I am a law librarian, so trust me when I say you don’t just “find a case” or look at a code section and you win in court. Often an situation is governed by amalgam of legal information sources and jurisdictions. Plus the court documents and processes that have to be navigated.
We don’t have a one stop open law shop where people can get many types of law from multiple jurisdictions and adequately understand their situation or issue.

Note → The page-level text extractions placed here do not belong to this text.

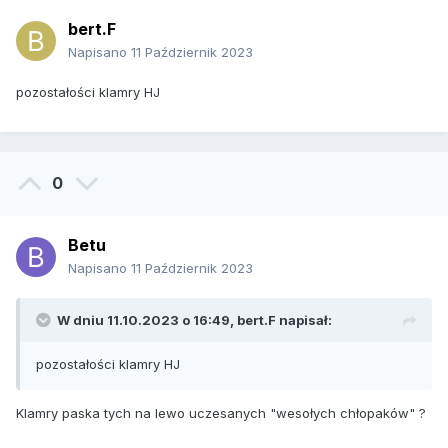
bert.F
Napisano
11 Październik 2023
pozostałości klamry HJ
0
Betu
Napisano
11 Październik 2023
W dniu 11.10.2023 o 16:49,
bert.F
napisał:
pozostałości klamry HJ
Klamry paska tych na lewo uczesanych "wesołych chłopaków" ?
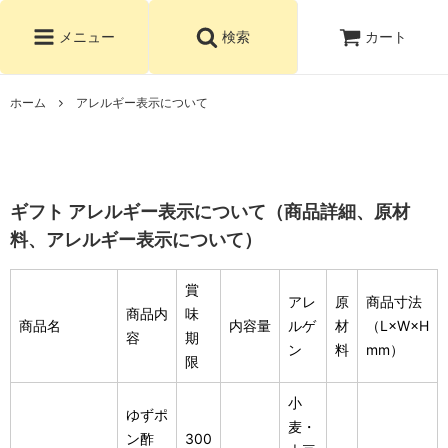
カート
メニュー
検索
ホーム
アレルギー表示について
ギフト アレルギー表示について（商品詳細、原材
料、アレルギー表示について）
賞
アレ
原
商品寸法
商品内
味
商品名
内容量
ルゲ
材
（L×W×H
容
期
ン
料
mm）
限
小
ゆずポ
麦・
ン酢
300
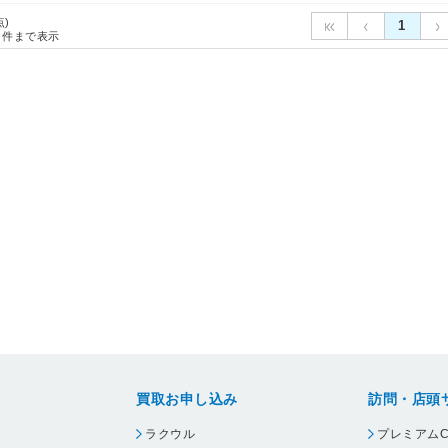
点)
1
件まで表示
買取お申し込み
訪問・店頭
ラクウル
プレミアムC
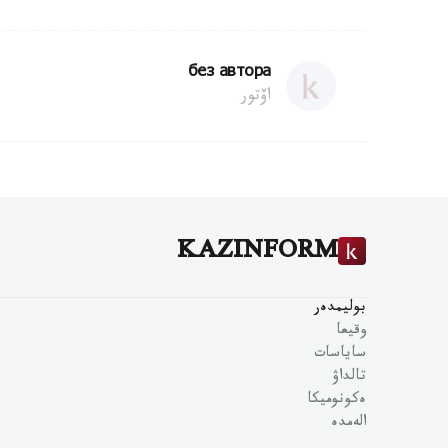
без автора
اۆتور
KAZINFORM
بوليمدەر
وقيعا
ساياسات
تالداۋ
ەكونوميكا
الەمدە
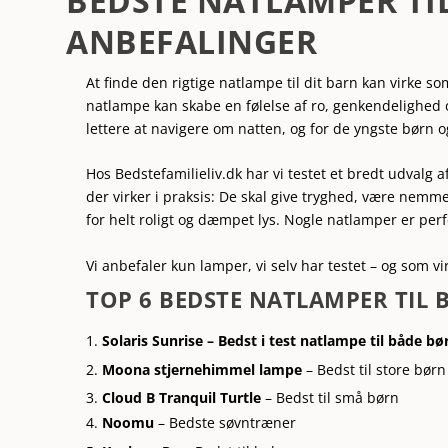
BEDSTE NATLAMPER TI
ANBEFALINGER
At finde den rigtige natlampe til dit barn kan virke so
natlampe kan skabe en følelse af ro, genkendelighed 
lettere at navigere om natten, og for de yngste børn 
Hos Bedstefamilieliv.dk har vi testet et bredt udvalg
der virker i praksis: De skal give tryghed, være nemm
for helt roligt og dæmpet lys. Nogle natlamper er pe
Vi anbefaler kun lamper, vi selv har testet – og som v
TOP 6 BEDSTE NATLAMPER TIL
Solaris Sunrise – Bedst i test natlampe til både b
Moona stjernehimmel lampe
– Bedst til store børn
Cloud B Tranquil Turtle
– Bedst til små børn
Noomu
– Bedste søvntræner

Not to mention an explanation of all the process and procedure plus forms.
Just because a code book has been digitally scanned doesn’t mean it’s any better than a physical one from 1997 that’s missing its pocket part.

Legal information requires currency and context.
As I write this, Twitter is full of Bad Takes about the election court cases and code screenshots that explain exactly why Joe Biden and Hillary Clinton are going to GITMO.

(they’re not)

Beyond SRLs, our democracy NEEDS access and understanding of law.
When I was a baby law librarian, the phrase “information wants to be free” was a radical idea.

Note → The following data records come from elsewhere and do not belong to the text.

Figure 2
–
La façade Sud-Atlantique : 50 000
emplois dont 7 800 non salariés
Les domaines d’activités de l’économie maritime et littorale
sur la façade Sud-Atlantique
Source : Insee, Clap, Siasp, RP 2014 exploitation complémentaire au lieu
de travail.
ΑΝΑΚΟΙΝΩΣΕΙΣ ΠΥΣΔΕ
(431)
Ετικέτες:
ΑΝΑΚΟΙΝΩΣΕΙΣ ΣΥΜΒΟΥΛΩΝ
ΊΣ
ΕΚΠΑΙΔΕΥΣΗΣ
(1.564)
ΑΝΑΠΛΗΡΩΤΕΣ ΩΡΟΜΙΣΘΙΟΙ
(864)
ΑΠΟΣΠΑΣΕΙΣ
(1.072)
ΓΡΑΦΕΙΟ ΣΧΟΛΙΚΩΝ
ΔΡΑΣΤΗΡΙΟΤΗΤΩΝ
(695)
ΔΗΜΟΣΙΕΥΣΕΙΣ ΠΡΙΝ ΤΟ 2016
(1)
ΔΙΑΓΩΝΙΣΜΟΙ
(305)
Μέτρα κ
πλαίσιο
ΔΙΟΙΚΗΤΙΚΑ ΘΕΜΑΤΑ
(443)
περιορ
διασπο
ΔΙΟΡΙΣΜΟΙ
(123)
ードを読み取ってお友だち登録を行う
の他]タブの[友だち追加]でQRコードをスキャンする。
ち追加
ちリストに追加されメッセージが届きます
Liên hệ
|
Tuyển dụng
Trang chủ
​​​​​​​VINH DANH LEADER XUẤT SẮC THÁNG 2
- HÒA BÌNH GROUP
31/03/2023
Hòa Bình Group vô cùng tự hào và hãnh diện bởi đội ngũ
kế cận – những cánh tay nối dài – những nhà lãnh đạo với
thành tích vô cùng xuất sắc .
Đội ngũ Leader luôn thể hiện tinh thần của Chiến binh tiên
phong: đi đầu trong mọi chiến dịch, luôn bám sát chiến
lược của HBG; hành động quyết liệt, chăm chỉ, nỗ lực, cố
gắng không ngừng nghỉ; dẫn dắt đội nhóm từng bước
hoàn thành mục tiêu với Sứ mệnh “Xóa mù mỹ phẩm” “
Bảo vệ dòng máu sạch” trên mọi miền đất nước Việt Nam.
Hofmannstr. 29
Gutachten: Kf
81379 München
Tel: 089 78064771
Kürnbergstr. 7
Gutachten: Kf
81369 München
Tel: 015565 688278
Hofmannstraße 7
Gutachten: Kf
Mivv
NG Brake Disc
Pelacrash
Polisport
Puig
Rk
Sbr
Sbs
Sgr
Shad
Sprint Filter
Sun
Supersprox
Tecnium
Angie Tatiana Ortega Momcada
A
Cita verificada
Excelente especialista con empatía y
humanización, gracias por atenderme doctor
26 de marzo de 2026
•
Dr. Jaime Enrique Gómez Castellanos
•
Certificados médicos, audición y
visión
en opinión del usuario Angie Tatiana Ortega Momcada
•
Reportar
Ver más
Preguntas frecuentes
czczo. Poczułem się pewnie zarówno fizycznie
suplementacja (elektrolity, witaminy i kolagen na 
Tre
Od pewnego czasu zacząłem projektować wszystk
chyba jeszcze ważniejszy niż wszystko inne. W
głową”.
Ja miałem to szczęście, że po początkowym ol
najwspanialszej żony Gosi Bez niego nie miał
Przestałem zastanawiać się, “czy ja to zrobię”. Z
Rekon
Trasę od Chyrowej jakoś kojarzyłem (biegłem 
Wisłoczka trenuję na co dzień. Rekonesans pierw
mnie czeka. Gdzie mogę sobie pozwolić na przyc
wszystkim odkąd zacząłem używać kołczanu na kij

Flash forward 15 years and information is still paywalled and misinformation is free and running the streets.
The answer is not locking down information and returning “dangerous information” to the realm of professionals like doctors and lawyers only. We need to work on making quality information sources freely available and provide tools for lay people to understand and use it.
(Chained library. Not the answer)
There’s still a lot of tech, legal & procedural hurdles to be overcome in open law to make law truly free & accessible. But I feel like we’re getting really close to the top of the first roller coaster hill and we can start planning on Open Law 2.0 and providing context for users
Okay, thank you for letting me think outloud on Twitter while I drink my coffee and wake up before starting work.
You can follow @sglassmeyer.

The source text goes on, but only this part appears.